■ **GOAL OF THE EXERCISE**:
Go to the line in the entries below that holds "going to claim it’s not a memorable ship." and repeat exactly from there through the line that holds "list, in the", inclusive.

::: DATA RECORDS :::

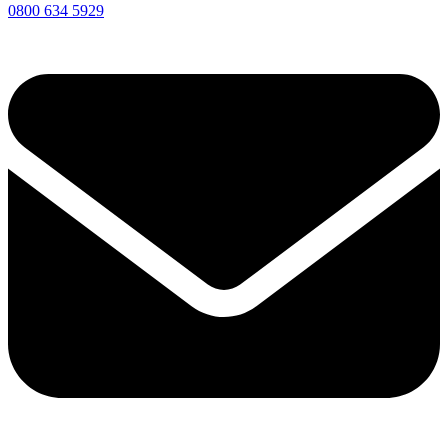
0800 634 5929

:::
::: DATA RECORDS :::

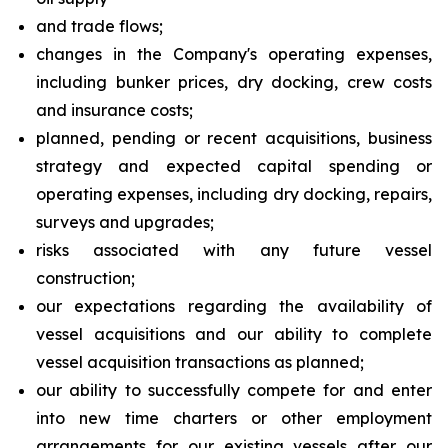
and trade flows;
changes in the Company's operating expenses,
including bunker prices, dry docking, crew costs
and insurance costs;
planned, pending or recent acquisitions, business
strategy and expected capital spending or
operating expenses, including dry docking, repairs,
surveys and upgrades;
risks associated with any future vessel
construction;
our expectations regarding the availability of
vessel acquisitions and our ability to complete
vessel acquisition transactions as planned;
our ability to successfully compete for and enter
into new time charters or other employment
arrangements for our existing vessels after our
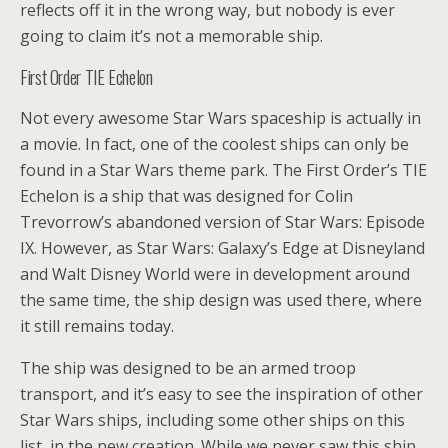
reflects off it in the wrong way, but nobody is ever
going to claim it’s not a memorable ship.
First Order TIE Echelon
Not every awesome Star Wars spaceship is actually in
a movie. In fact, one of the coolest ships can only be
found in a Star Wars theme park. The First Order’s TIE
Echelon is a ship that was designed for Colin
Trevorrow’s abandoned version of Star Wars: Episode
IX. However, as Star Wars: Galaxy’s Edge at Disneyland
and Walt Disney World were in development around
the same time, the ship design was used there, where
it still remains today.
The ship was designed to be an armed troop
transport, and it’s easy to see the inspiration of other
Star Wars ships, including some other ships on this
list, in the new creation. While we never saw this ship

:::
::: DATA RECORDS :::

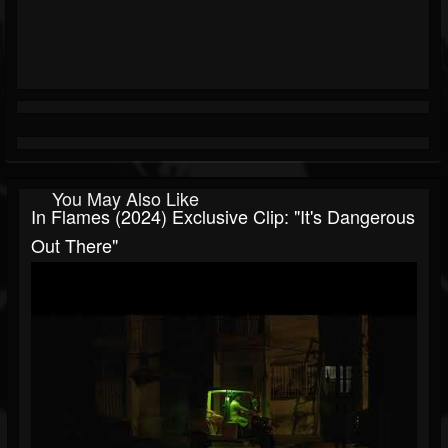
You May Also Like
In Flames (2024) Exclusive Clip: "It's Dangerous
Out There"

:::

■ **EXERCISE SOLUTION**:
going to claim it’s not a memorable ship.
First Order TIE Echelon
Not every awesome Star Wars spaceship is actually in
a movie. In fact, one of the coolest ships can only be
found in a Star Wars theme park. The First Order’s TIE
Echelon is a ship that was designed for Colin
Trevorrow’s abandoned version of Star Wars: Episode
IX. However, as Star Wars: Galaxy’s Edge at Disneyland
and Walt Disney World were in development around
the same time, the ship design was used there, where
it still remains today.
The ship was designed to be an armed troop
transport, and it’s easy to see the inspiration of other
Star Wars ships, including some other ships on this
list, in the new creation. While we never saw this ship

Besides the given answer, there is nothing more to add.